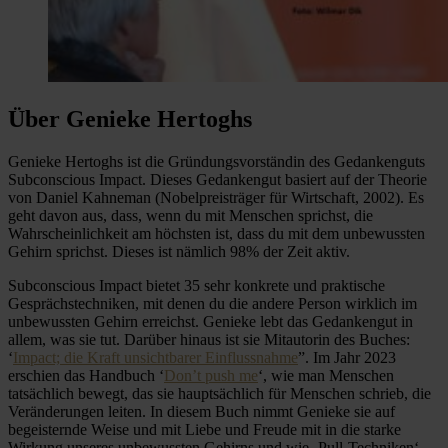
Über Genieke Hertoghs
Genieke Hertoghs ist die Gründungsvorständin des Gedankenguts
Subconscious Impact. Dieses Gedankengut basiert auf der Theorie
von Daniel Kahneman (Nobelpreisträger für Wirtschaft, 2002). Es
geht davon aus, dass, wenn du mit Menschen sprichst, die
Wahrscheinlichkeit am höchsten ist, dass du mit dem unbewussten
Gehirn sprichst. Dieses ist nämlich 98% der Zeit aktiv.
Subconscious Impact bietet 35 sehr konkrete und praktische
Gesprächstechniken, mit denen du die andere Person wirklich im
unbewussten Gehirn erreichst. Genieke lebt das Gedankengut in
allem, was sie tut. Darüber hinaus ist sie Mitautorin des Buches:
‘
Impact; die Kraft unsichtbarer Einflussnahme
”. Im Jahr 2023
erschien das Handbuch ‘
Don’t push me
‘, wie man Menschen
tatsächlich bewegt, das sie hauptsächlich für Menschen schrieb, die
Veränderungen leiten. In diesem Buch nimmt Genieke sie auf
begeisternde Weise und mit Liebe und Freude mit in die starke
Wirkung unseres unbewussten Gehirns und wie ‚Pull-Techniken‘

◇ ◇ ◇ ◇ ◇ ◇ ◇

Could you reproduce the entries verbatim, leaving out all pictures?

Über Genieke Hertoghs
Genieke Hertoghs ist die Gründungsvorständin des Gedankenguts
Subconscious Impact. Dieses Gedankengut basiert auf der Theorie
von Daniel Kahneman (Nobelpreisträger für Wirtschaft, 2002). Es
geht davon aus, dass, wenn du mit Menschen sprichst, die
Wahrscheinlichkeit am höchsten ist, dass du mit dem unbewussten
Gehirn sprichst. Dieses ist nämlich 98% der Zeit aktiv.
Subconscious Impact bietet 35 sehr konkrete und praktische
Gesprächstechniken, mit denen du die andere Person wirklich im
unbewussten Gehirn erreichst. Genieke lebt das Gedankengut in
allem, was sie tut. Darüber hinaus ist sie Mitautorin des Buches:
‘
Impact; die Kraft unsichtbarer Einflussnahme
”. Im Jahr 2023
erschien das Handbuch ‘
Don’t push me
‘, wie man Menschen
tatsächlich bewegt, das sie hauptsächlich für Menschen schrieb, die
Veränderungen leiten. In diesem Buch nimmt Genieke sie auf
begeisternde Weise und mit Liebe und Freude mit in die starke
Wirkung unseres unbewussten Gehirns und wie ‚Pull-Techniken‘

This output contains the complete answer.